The Rubik’s move also reinforces the game’s emotional pull: By focusing on Wilson’s created world, with its waterfalls, cliff walls and rock bridges, rather than its central character, and her quest to collect honeycombs, the game offers a wistful look back at childhood imaginary play.
A screenshot of an obstacle-course puzzle world in the videogame "Where the Bees Make Honey"

A screenshot from "Where the Bees Make Honey," a dreamlike and emotionally resonant video game designed by Penn State Behrend student Brian Wilson.

Credit: Wakefield Interactive

The story follows Sunny, an office drone whose four-season daydreams filter nostalgia for creative play through a distinctly adult perspective.

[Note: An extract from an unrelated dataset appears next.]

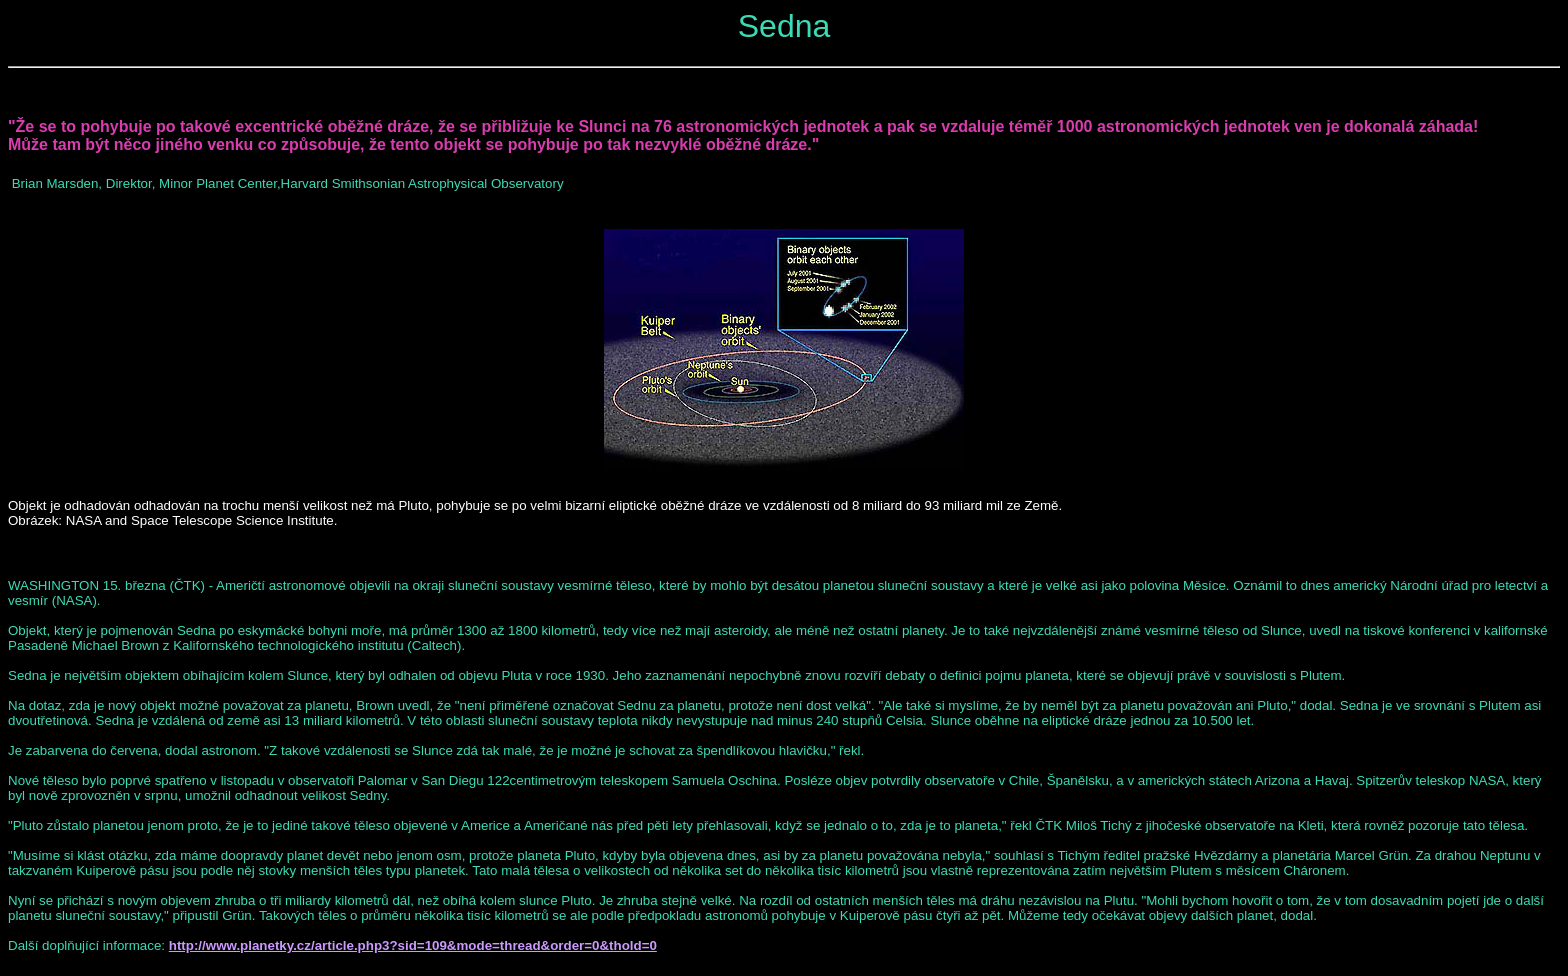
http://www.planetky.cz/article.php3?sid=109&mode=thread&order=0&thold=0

Wilson, who grew up in Hermitage, in Mercer County, developed the story after revisiting a lake where he had played as a child.

He brought a photographer’s eye to the project.

“I was a photographer before I went into game development,” he said. “That was the aspect that I knew best, so the colors and the art and the music came first.

“Photographers talk a lot about the ‘golden hour,’” Wilson said. “That’s the period just after sunrise, or right before sunset, when the lighting is warm and saturated. That shows up throughout the game. I wanted it to look like those perfect summer evenings we had as kids.”

The visual design elevates “Where the Bees Make Honey,” particularly among indie videogames. GameSpot called it “absolutely gorgeous.” Damien Smith at “The Video Game Autopsy” called it “utterly magical.”

“If ‘Where the Bees Make Honey’ isn’t enough to make you believe videogames are indeed art,” Smith said, “I don’t know what game ever will.”

Wilson shared a beta version of the game at Penn State Behrend’s 2018 DIGITFest, a two-day digital media conference. There, he connected with Matthew White, of Whitethorn Digital, an Erie-based videogame publisher.

White taught game design at Penn State Behrend from 2012 until 2016. He left academia to work in industry, first at Volition, which developed the “Saints Row” games, and later at PlayStation. He thought “Where the Bees Make Honey” was a good fit for his new company, which will publish five games this year.

“First of all, it’s gorgeous,” White said. “Every image in the game could be framed and put on a wall.

“Brian also has a story to tell,” he said, “and that’s what sticks with you. There is an element of nostalgia to the game, but it’s more than that. It’s about how you can’t fully appreciate the magic of childhood until you have had some time to look back on it.”

With the game finished, Wilson, who will graduate in December, is instead looking forward: He already has an idea for a second game.

“I definitely will develop another one,” he said. “That’s just how I express myself now. There is no other way of explaining it: It’s in me, and I have to do it.”